====== Records for this exercise
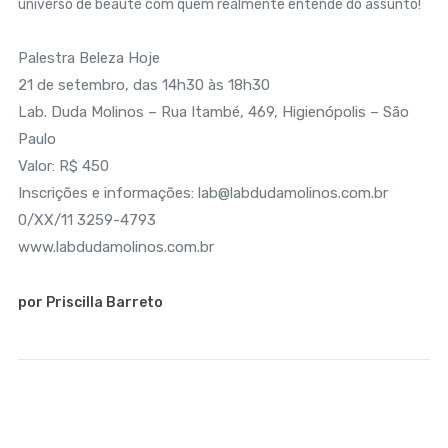
universo de beauté com quem realmente entende do assunto!
Palestra Beleza Hoje
21 de setembro, das 14h30 às 18h30
Lab. Duda Molinos – Rua Itambé, 469, Higienópolis – São
Paulo
Valor: R$ 450
Inscrições e informações: lab@labdudamolinos.com.br
0/XX/11 3259-4793
www.labdudamolinos.com.br
por Priscilla Barreto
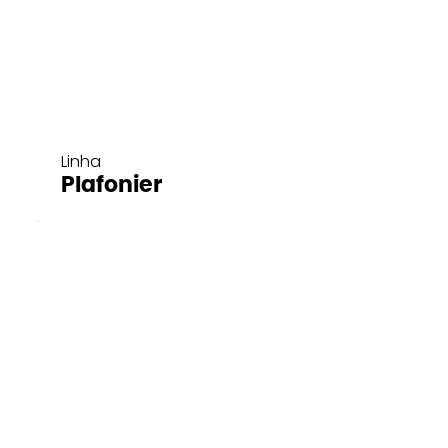
Linha
Plafonier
============
Give the records again exactly as they stand, so that only the pictures are missing.

universo de beauté com quem realmente entende do assunto!
Palestra Beleza Hoje
21 de setembro, das 14h30 às 18h30
Lab. Duda Molinos – Rua Itambé, 469, Higienópolis – São
Paulo
Valor: R$ 450
Inscrições e informações: lab@labdudamolinos.com.br
0/XX/11 3259-4793
www.labdudamolinos.com.br
por Priscilla Barreto
Linha
Plafonier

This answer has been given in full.